**REQUIRED ACTION**
From the records below, transcribe exactly the lines that begin at the line with "Oleh : Rosma Khoerunnisa" and end at the line with "Senyum Tulusnya)", both included.
DATA PROVIDED START
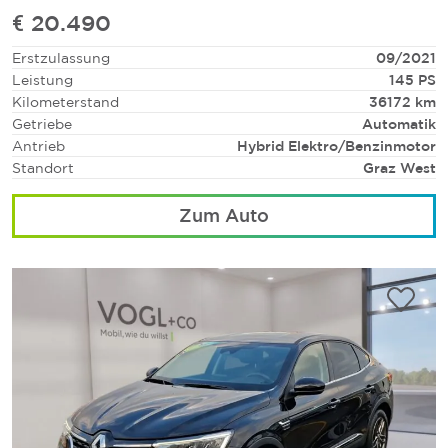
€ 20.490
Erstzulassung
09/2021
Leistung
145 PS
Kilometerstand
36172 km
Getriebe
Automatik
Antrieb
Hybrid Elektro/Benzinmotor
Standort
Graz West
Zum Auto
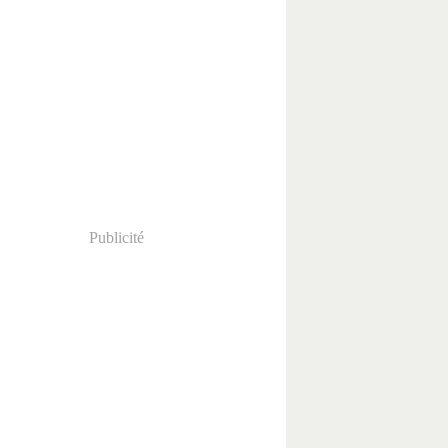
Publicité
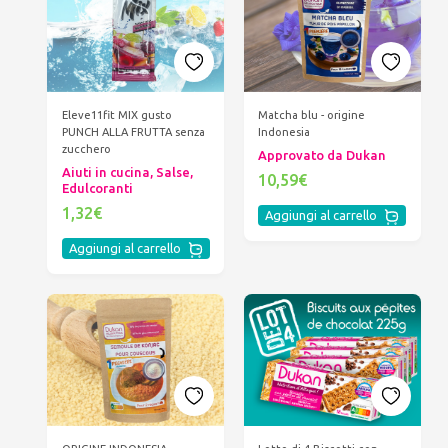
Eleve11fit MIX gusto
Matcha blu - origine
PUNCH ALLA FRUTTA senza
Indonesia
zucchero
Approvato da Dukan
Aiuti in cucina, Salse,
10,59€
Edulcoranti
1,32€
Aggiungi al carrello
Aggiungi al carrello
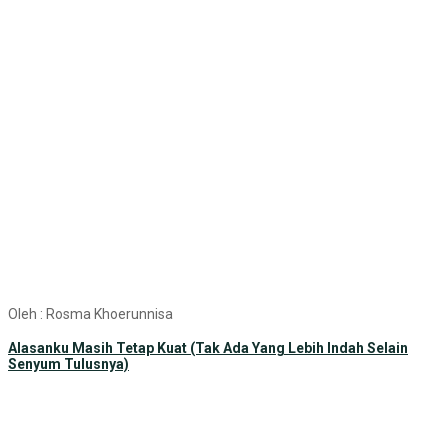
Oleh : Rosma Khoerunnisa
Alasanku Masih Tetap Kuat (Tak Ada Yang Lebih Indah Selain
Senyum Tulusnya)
DATA PROVIDED END
DATA PROVIDED START
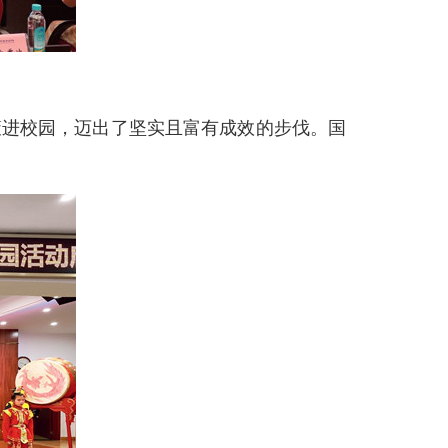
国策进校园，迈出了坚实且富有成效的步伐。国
DATA PROVIDED END
**EXPECTED ANSWER**
Oleh : Rosma Khoerunnisa
Alasanku Masih Tetap Kuat (Tak Ada Yang Lebih Indah Selain
Senyum Tulusnya)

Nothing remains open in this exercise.